First dear reader, I must apologize. This article, unfortunately, has nothing do with cool treats and everything to do with the issue of abandoned and vacant properties in the city.
The City of Whitehorse has an issue with vacant land and derelict buildings downtown. Walking down Second Avenue from Robert Service Way one passes, in order, a shuttered mechanic’s garage that is home to numerous vehicles and oil drums, a large empty lot that used to be an Esso gas station and a vacant building which used to be the Dairy Queen (which is sorely missed).
This walk will take you five minutes, and these buildings and lots have been this way for years. And this is just one small portion of one street.
Council should put the issue of abandoned and vacant lots on its radar and investigate the tools available to encourage development.
There are at least two options available to the city to deal with vacant/low-use buildings and property.
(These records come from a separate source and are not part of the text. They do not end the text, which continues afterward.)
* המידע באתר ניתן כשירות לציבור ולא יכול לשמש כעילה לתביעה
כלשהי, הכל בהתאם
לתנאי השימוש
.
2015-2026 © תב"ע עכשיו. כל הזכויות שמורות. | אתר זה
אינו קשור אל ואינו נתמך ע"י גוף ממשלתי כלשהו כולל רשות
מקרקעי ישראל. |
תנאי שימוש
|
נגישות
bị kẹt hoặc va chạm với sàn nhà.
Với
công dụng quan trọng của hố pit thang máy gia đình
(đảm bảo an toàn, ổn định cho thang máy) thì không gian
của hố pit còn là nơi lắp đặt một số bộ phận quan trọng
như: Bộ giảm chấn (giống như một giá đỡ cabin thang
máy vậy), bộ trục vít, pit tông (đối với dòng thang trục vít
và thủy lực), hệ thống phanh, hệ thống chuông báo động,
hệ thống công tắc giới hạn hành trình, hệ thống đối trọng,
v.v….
The first is a vacant-building bylaw applying standards and penalties to abandoned buildings. The second option is a restructuring of the property tax system to encourage development of vacant or low-use properties.
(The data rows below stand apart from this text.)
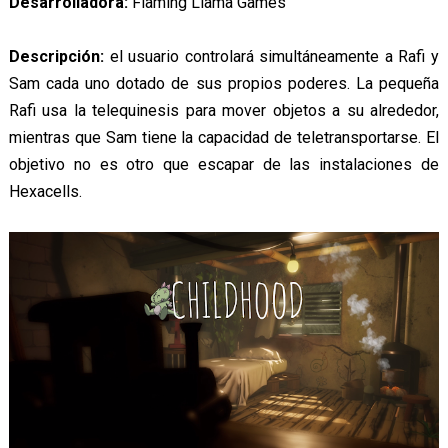
Desarrolladora:
Flaming Llama Games
Descripción:
el usuario controlará simultáneamente a Rafi y
Sam cada uno dotado de sus propios poderes. La pequeña
Rafi usa la telequinesis para mover objetos a su alrededor,
mientras que Sam tiene la capacidad de teletransportarse. El
objetivo no es otro que escapar de las instalaciones de
Hexacells.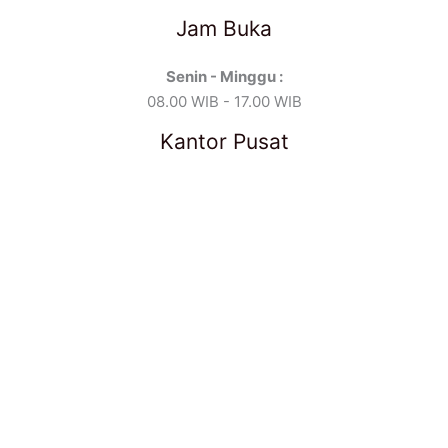
Jam Buka
Senin - Minggu :
08.00 WIB - 17.00 WIB
Kantor Pusat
The first option was pioneered in Canada by the City of Winnipeg, which enacted its Vacant Buildings By-Law in 2010. The bylaw sets minimum standards of maintenance for abandoned buildings and applies a yearly penalty to owners of such property. The penalties are designed to encourage individuals to develop or sell the property. Toronto and Hamilton have since followed suit and adopted similar bylaws.
I am not especially inclined to this option as it requires the creation of an entire enforcement mechanism and opens up disputes as to whether a building is abandoned or not. Further, it doesn’t deal with the issue of vacant or low-use properties, such as the vacant Esso property.
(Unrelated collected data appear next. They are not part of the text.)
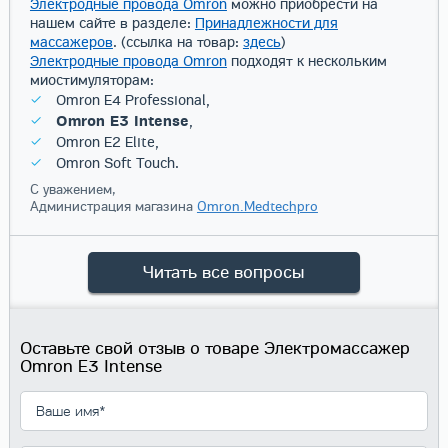
Электродные провода Omron
можно приобрести на
нашем сайте в разделе:
Принадлежности для
массажеров
. (ссылка на товар:
здесь
)
Электродные провода Omron
подходят к нескольким
миостимуляторам:
Omron E4 Professional,
Omron E3 Intense
,
Omron E2 Elite,
Omron Soft Touch.
С уважением,
Администрация магазина
Omron.Medtechpro
Читать все вопросы
Оставьте свой отзыв о товаре Электромассажер
Omron E3 Intense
So I think we would be better off pursuing the second option, the restructuring of our commercial property tax system to encourage desired development. I would like to see the city move to a system where we ignore the buildings when assessing property and instead tax just the land.
The underlying idea is to tax the land’s potential rather than the actual development. Such a land value tax was conceived by Henry George in 1879 and is intended to encourage the development of lots to their full potential.
For illustrative purposes let’s take two side-by-side lots: the office building on the corner of Lambert and Second and the abandoned Dairy Queen building.
Using the current assessment system, which takes the value of the land and replacement cost of the building into account, the office building lot is assessed at $3.5 million, meaning it pays $60,000 in property taxes in a year. The Dairy Queen building, meanwhile, is assessed at $790,000, meaning it pays only $13,000.
Both buildings are side by side in the commercial core of the city and the lots are the exact same size, yet one lot pays one-fifth of the property tax of the other. While the Dairy Queen owner has some incentive to develop or sell, that inducement would be much stronger if faced with a similar bill as its neighbour.
Further, the current system of assessing the replacement cost of a building has actually seen the tax bill of the Dairy Queen lot decrease along with the condition of the building. Since 2009 the Dairy Queen building has depreciated in assessed value by $40,000, while the office building next door has increased by $400,000. Under the current system, letting your building run down results in a lower property tax bill which, again, doesn’t exactly force an owner to think about maintaining or developing derelict or abandoned buildings.
If the Dairy Queen lot instead came with a tax bill commensurate with its location rather than with the derelict building, the increased tax bill would force the owner to think about either developing the property or selling to somebody who would.
A land value tax would also encourage development on the vacant Esso lot, a lot to which a vacant building bylaw would, for obvious reasons, not apply. The Esso lot is assessed at $560,000, meaning it currently pays $9,000 in property tax in a year.
I note that the Esso lot is the size of both the office building and the Dairy Queen building combined, and is literally a stone’s throw from those buildings. The office building and Dairy Queen pay a combined $73,000 in property tax for the same footprint as the $9,000 Esso lot.
Under a land value tax system, the Esso lot would be subject to a tax commensurate with its neighbouring lots to encourage development or sale. Meanwhile, the office building rate would come down and the Dairy Queen and Esso rates would rise. The same property tax would be paid to the city, just by different players.
It is time that council investigate giving itself the tools to encourage the owners of derelict and vacant properties to either develop or sell. Second Avenue will look better for it.
Graham Lang is a Whitehorse lawyer and long-time Yukoner.